Gambar 1. Kubis Bunga (sumber : http://pertaniankeren93.blogspot.com/2016/06/budidaya-kubis-bunga.html , 2020)

Tanaman Kubis bunga dengan nama latin Brassica oleracea var. botrytis, L. adalah satu dari sekian banyaknya tanaman budidaya yang banyak dibudidayakan di Indonesia. Kubis bunga merupakan jenis sayuran yang masuk kedalam famili Brassicaceae dimana jenis kol di famili ini memiliki bunga putih yang kecil – kecil. Secara umum masyarakat luas terlebih di Indonesia lebih mengenal kubis bunga dengan nama bunga kol atau kembang kol, dalam bahasa inggis kubis bunga disebut dengan nama cauliflower. Bagian yang dikopnsumsi dari tanaman kubis bunga adalah bagian bunganya yang berwarna putih cerah. Tanaman kubis bunga ini berasal dari daerah eropa tepatnya daerah mediterania.

 

 

 

Nilai gizi yang terkandung di dalam tanaman kubis bunga termasuk yang cukup tinggi di golongan tanaman sayur mayur karena tanaman kubis bunga ini mengandung vitamin A, B3, B5, B6, C selain mngandung vitamin tanamn kubis bunga juga mngandung mineral Ca, K, Fe, Na, P serta serat yang dapat membantu sistem pencernaan manusia dan juga membantu menetralkan asam. Kubis bungan memiliki kemiripan dengan tanaman brokoli, bedanya adalah kubis bunga memiliki kepala bunga yanag banyak, teratur dan juga padat serta berwarna putih. Sama seperti kubis – kubisan yang lainnya, kubis bunga atau kembang kol ini juga banyak mengandung zat antigizi (goiterogen) atau zat yang dapat membangkitakan rasa kembung, sehingga perlu adanya pembatasan pada saat mengonsumsi kubis bunga.

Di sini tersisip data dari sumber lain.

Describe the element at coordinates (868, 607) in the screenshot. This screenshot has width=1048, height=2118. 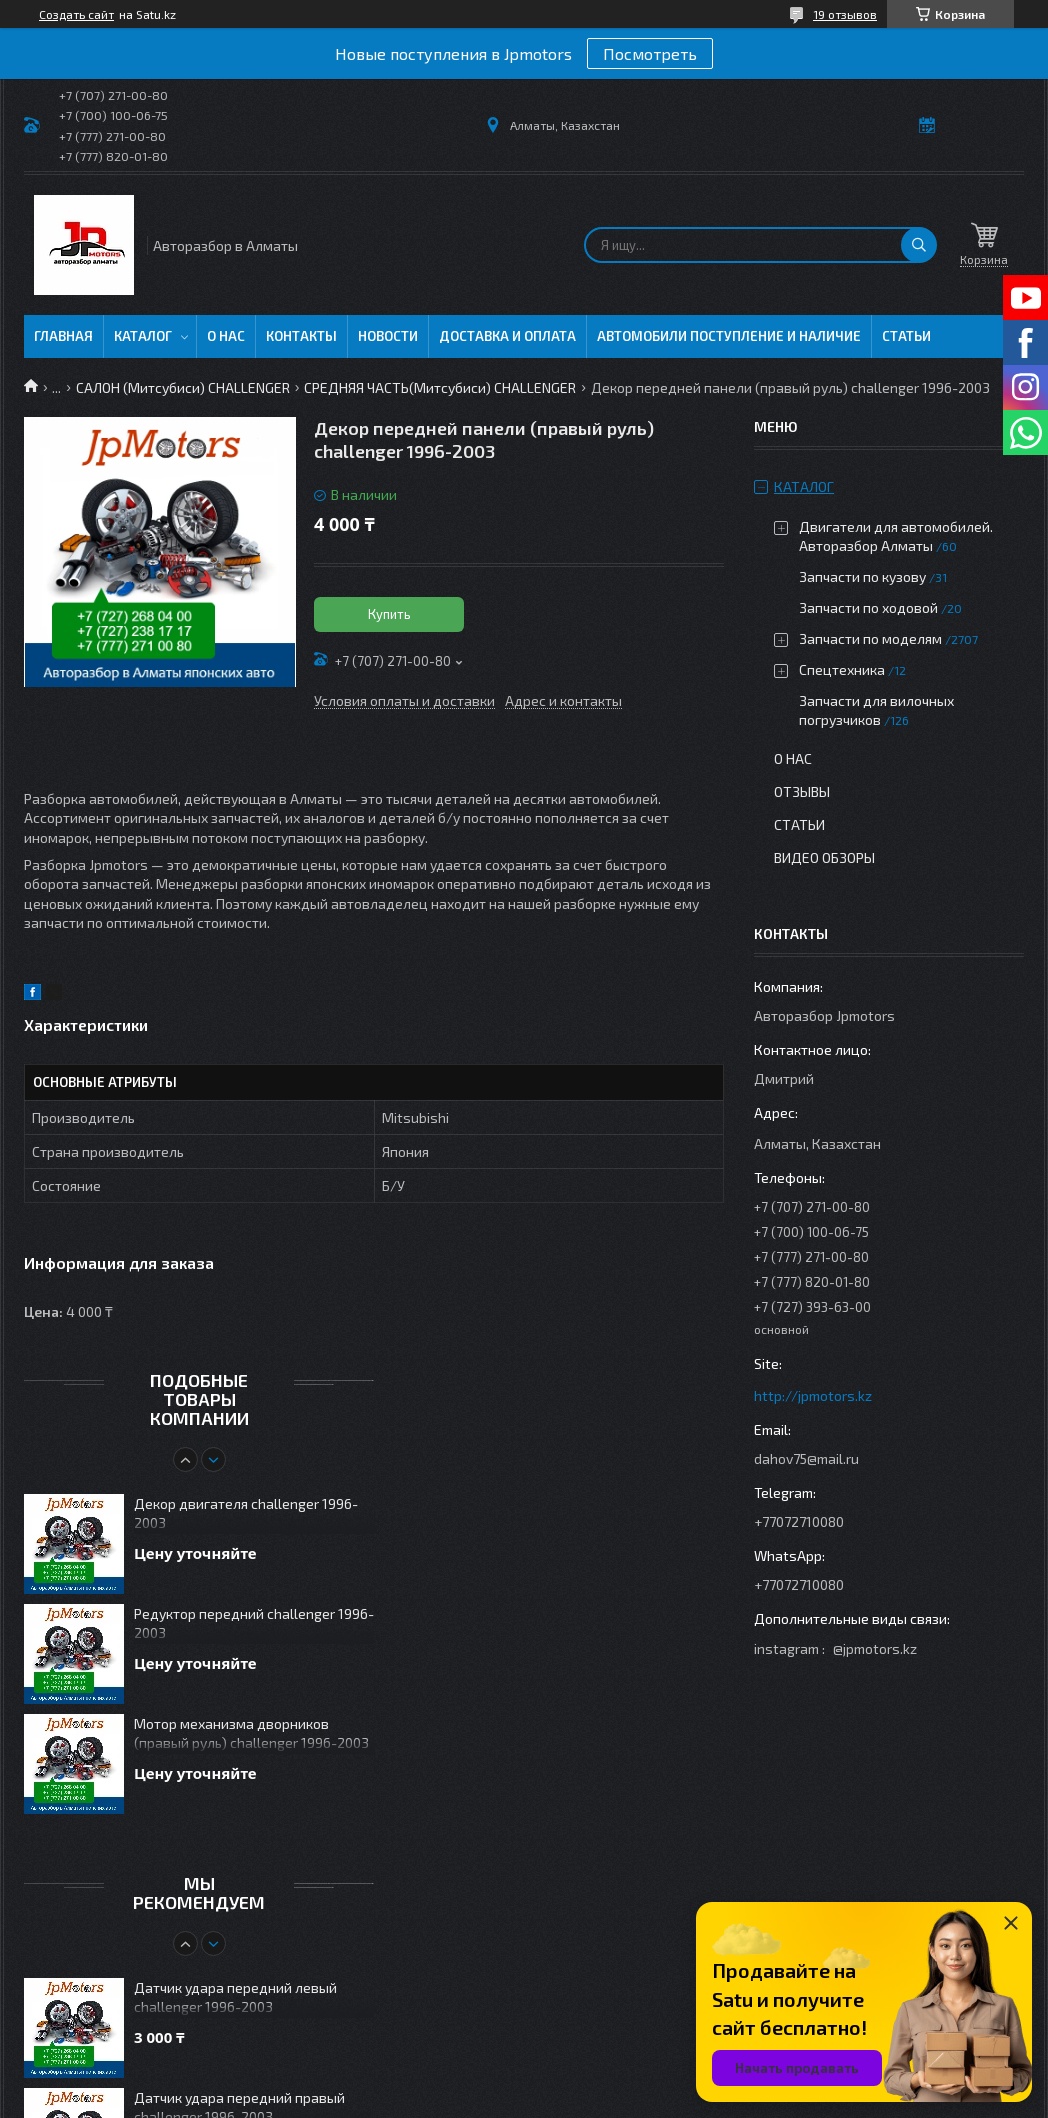
I see `Запчасти по ходовой` at that location.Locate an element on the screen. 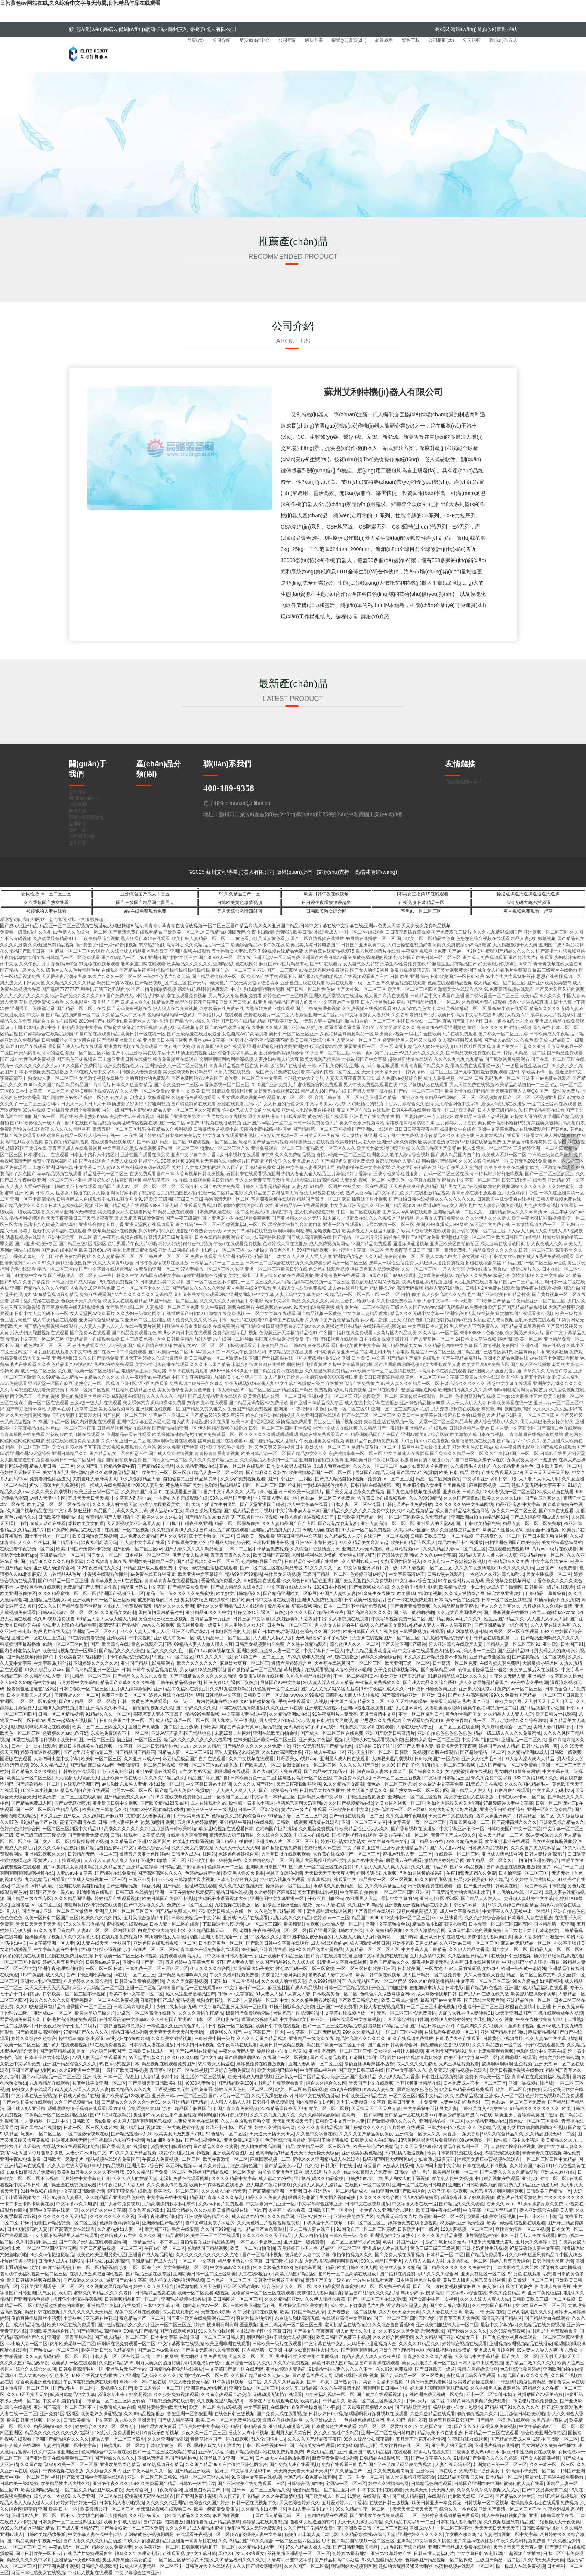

Hidroponik  adalah solusi dari pembudidayaan tumbuh – tumbuhan  di daerah perkotaan dengan lahan yang terbatas, hidroponik ini tidak menggunakan media tanam tanah untuk membudidayakannya  dan  nutrisi untuk tanaman dari sistem hidroponik ini didapat dari  larutan air yang ditambah dengan pupuk seperti abmix. Tanaman kubis bunga ini juga dapat dibudidayakan secara hidroponik. Banyak sistem hidroponik yang dapat digunakan seperti Nutrient Film Technique (NFT), Deep Flow Technique (DFT), dutc bucket, rakit apung, substrat dan lain – lain. Untuk tanaman kubis bunga sendiri sistem yang cocok digunakan adalah sistem DFT atau Deep Flow Technique.

Sistem tertutup yang ada pada sistem budidaya secara hidroponik salah satunya adalah Deep Flow Technique atau yang lebih dikenal dengan sistem DFT, sitem ini bekerja dengan memanfaatkan genangan air pada pipa atau instalasi dan menggunakan pompa air untuk mensirkulasi larutan nutrisi dengan aliran yang pelan selama 24 jam. Untuk mensirkulasikan nutrisi pada sistem hidroponik, digunakan pompa air yang bekerja dengan sumber tenaga listrik. Instalasi yang digunakan pada sistem DFT ini datar yang membuatnya dapat mempertahankan nutrisi pada air untuk menggenang. Ketinggian air yang mengandung nutrisi didalam instalasi kurang lebih 3 cm – 6 cm. tinggi genangan air dapat diatur menggunakan ukuran ¼ dari pipa yang digunakan.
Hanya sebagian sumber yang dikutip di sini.